少しでも力を抜くと、振り落とされそうだ。
そして、あっという間に、村の入り口に到着した。
ハリマジ村という名前が書かれた木製の看板がズタボロに引き裂かれている。
村を見渡すと武器を持ったゴブリン集団を相手に、村人が農具で必死に立ち向かっている。
キンキンと金属がぶつかり合う音がそこかしこから聞こえてくる。
「うおおおおおおおん!」
ガイアの声だ。先行していたガイアが巨大な体と長い腕をしならせて、ゴブリンたちを薙ぎ払っている。

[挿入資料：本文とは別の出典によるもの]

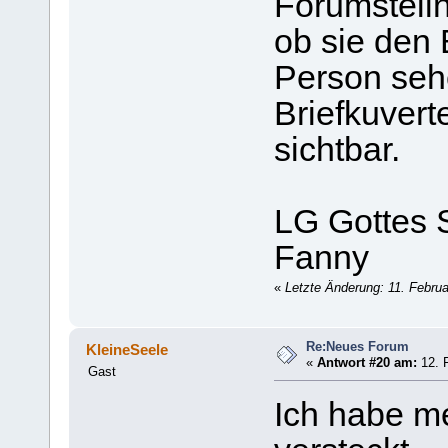
Forumsteil
ob sie den 
Person seh
Briefkuvert
sichtbar.
LG Gottes 
Fanny
«
Letzte Änderung: 11. Febru
Re:Neues Forum
KleineSeele
«
Antwort #20 am:
12. F
Gast
Ich habe me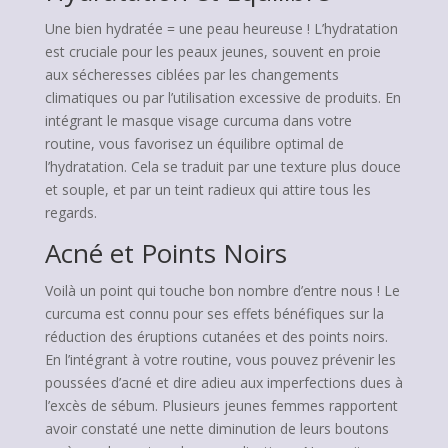
Une bien hydratée = une peau heureuse ! L’hydratation
est cruciale pour les peaux jeunes, souvent en proie
aux sécheresses ciblées par les changements
climatiques ou par l’utilisation excessive de produits. En
intégrant le masque visage curcuma dans votre
routine, vous favorisez un équilibre optimal de
l’hydratation. Cela se traduit par une texture plus douce
et souple, et par un teint radieux qui attire tous les
regards.
Acné et Points Noirs
Voilà un point qui touche bon nombre d’entre nous ! Le
curcuma est connu pour ses effets bénéfiques sur la
réduction des éruptions cutanées et des points noirs.
En l’intégrant à votre routine, vous pouvez prévenir les
poussées d’acné et dire adieu aux imperfections dues à
l’excès de sébum. Plusieurs jeunes femmes rapportent
avoir constaté une nette diminution de leurs boutons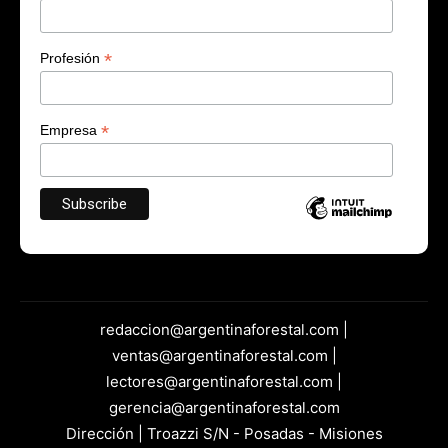
*
Profesión
*
Empresa
redaccion@argentinaforestal.com |
ventas@argentinaforestal.com |
lectores@argentinaforestal.com |
gerencia@argentinaforestal.com
Dirección | Troazzi S/N - Posadas - Misiones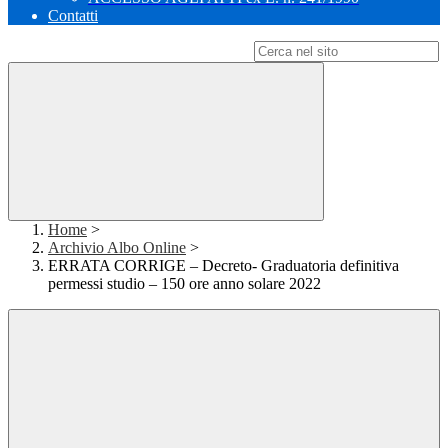
Contatti
Campo di ricerca per le pagine del sito
Home
>
Archivio Albo Online
>
ERRATA CORRIGE – Decreto- Graduatoria definitiva
permessi studio – 150 ore anno solare 2022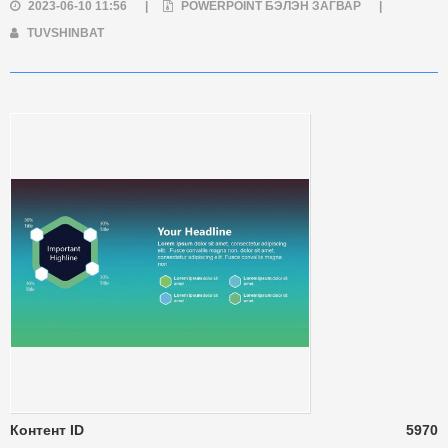
2023-06-10 11:56
|
POWERPOINT БЭЛЭН ЗАГВАР
|
TUVSHINBAT
Контент ID
5970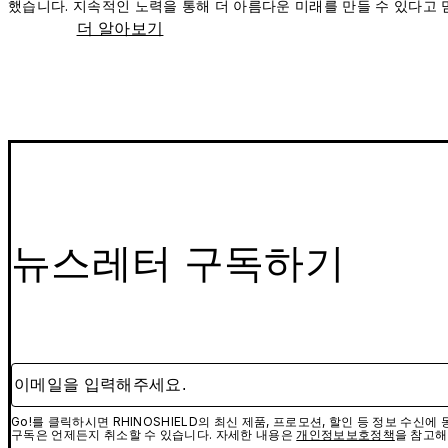
했습니다. 지속적인 노력을 통해 더 아름다운 미래를 만들 수 있다고 
더 알아보기
뉴스레터 구독하기
이메일을 입력해주세요.
Go!를 클릭하시면 RHINOSHIELD의 최신 제품, 프로모션, 할인 등 정보 수신
구독은 언제든지 취소할 수 있습니다. 자세한 내용은
개인정보보호정책
을 참고해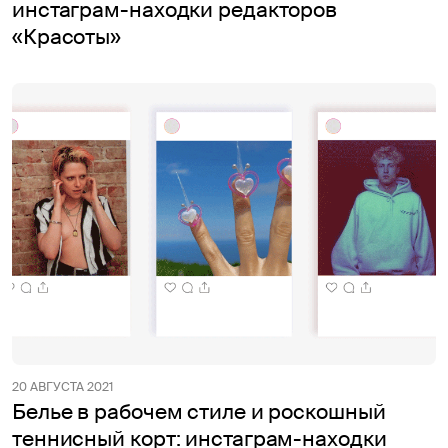
инстаграм-находки редакторов
«Красоты»
20 АВГУСТА 2021
Белье в рабочем стиле и роскошный
теннисный корт: инстаграм-находки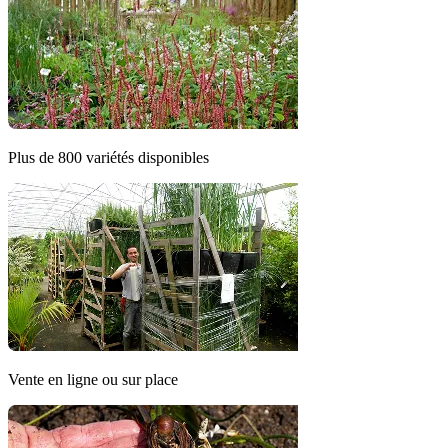
Plus de 800 variétés disponibles
Vente en ligne ou sur place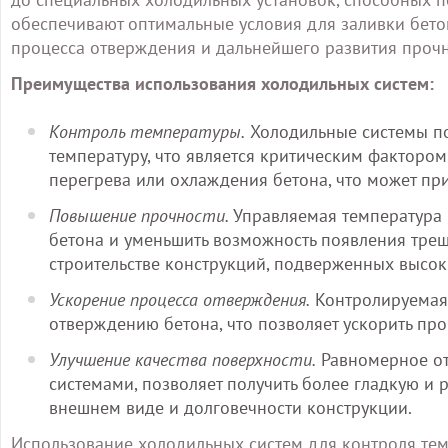
обеспечивают оптимальные условия для заливки бето
процесса отверждения и дальнейшего развития прочн
Преимущества использования холодильных систем:
Контроль температуры.
Холодильные системы по
температуру, что является критическим фактором
перегрева или охлаждения бетона, что может при
Повышение прочности.
Управляемая температура 
бетона и уменьшить возможность появления тре
строительстве конструкций, подверженных высок
Ускорение процесса отверждения.
Контролируемая 
отверждению бетона, что позволяет ускорить про
Улучшение качества поверхности.
Равномерное от
системами, позволяет получить более гладкую и 
внешнем виде и долговечности конструкции.
Использование холодильных систем для контроля те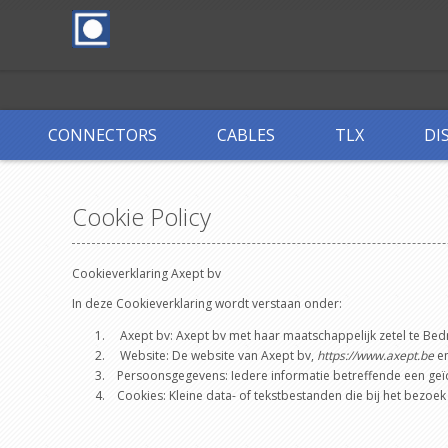
CONNECTORS
CABLES
TLX
DI
Cookie Policy
Cookieverklaring Axept bv
In deze Cookieverklaring wordt verstaan onder:
Axept bv: Axept bv met haar maatschappelijk zetel te Bed
Website: De website van Axept bv,
https://www.axept.be
en
Persoonsgegevens: Iedere informatie betreffende een geïde
Cookies: Kleine data- of tekstbestanden die bij het bezoe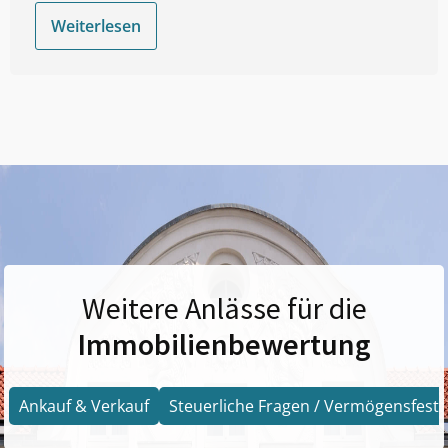
Weiterlesen
Weitere Anlässe für die
Immobilienbewertung
Ankauf & Verkauf
Steuerliche Fragen / Vermögensfests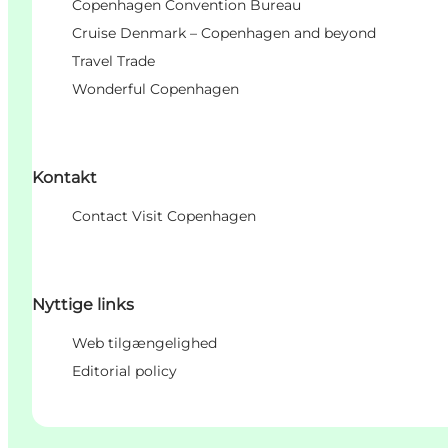
Copenhagen Convention Bureau
Cruise Denmark – Copenhagen and beyond
Travel Trade
Wonderful Copenhagen
Kontakt
Contact Visit Copenhagen
Nyttige links
Web tilgængelighed
Editorial policy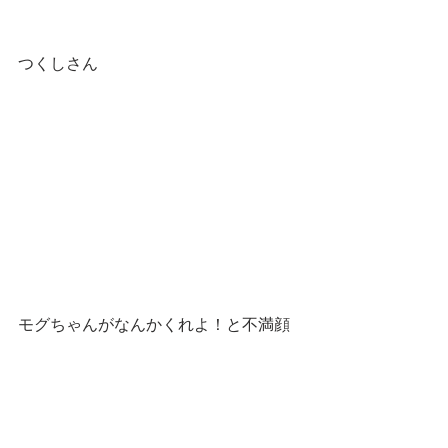
つくしさん
モグちゃんがなんかくれよ！と不満顔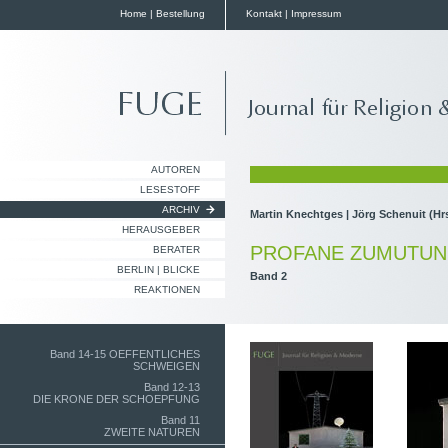
Home
|
Bestellung
Kontakt
|
Impressum
AUTOREN
LESESTOFF
ARCHIV
Martin Knechtges | Jörg Schenuit (Hr
HERAUSGEBER
PROFANE ZUMUTU
BERATER
BERLIN | BLICKE
Band 2
REAKTIONEN
Band 14-15 OEFFENTLICHES
SCHWEIGEN
Band 12-13
DIE KRONE DER SCHOEPFUNG
Band 11
ZWEITE NATUREN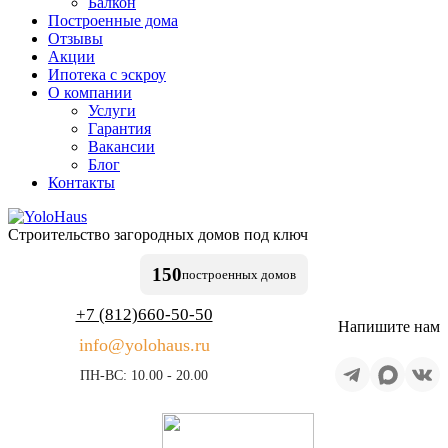
Балкон
Построенные дома
Отзывы
Акции
Ипотека с эскроу
О компании
Услуги
Гарантия
Вакансии
Блог
Контакты
Строительство
загородных домов
под ключ
150
построенных
домов
+7 (812)
660-50-50
Напишите нам
info@yolohaus.ru
ПН-ВС: 10.00 - 20.00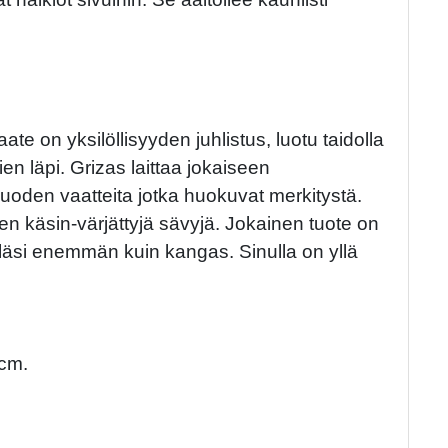
te on yksilöllisyyden juhlistus, luotu taidolla
en läpi. Grizas laittaa jokaiseen
oden vaatteita jotka huokuvat merkitystä.
en käsin-värjättyjä sävyjä. Jokainen tuote on
ylläsi enemmän kuin kangas. Sinulla on yllä
cm.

贔屓にしてくれている村と言っていたが、村人はゴブリン達よりむしろ、人狼におびえているような気がするが……。
「血だ……血の匂いがするっ! へっへっへ」
「え?」
カミルが両手の爪を立てて、舌なめずりをしている。こ、怖いんだが……。これが彼女の本性なのか?
「カミル?????????」
「やだ! いま私、出てました?」
出たって何がだ。素か?
「と、とにかく、ゴブリンたちを追い払います!! ヨシダさんは援護してください!」
カミルは誤魔化すように言って、ゴブリン達に向かっていった。
「ちょ、ちょっと待て、おいてかないでくれよ!!」
おいおい!どうすりゃいいんだ。戦場に、武器すら持たないヒキニートが一人。
ゲームでしか見たことない光景だが、いわずもがな、死んでもリスポーンなんてしないよな?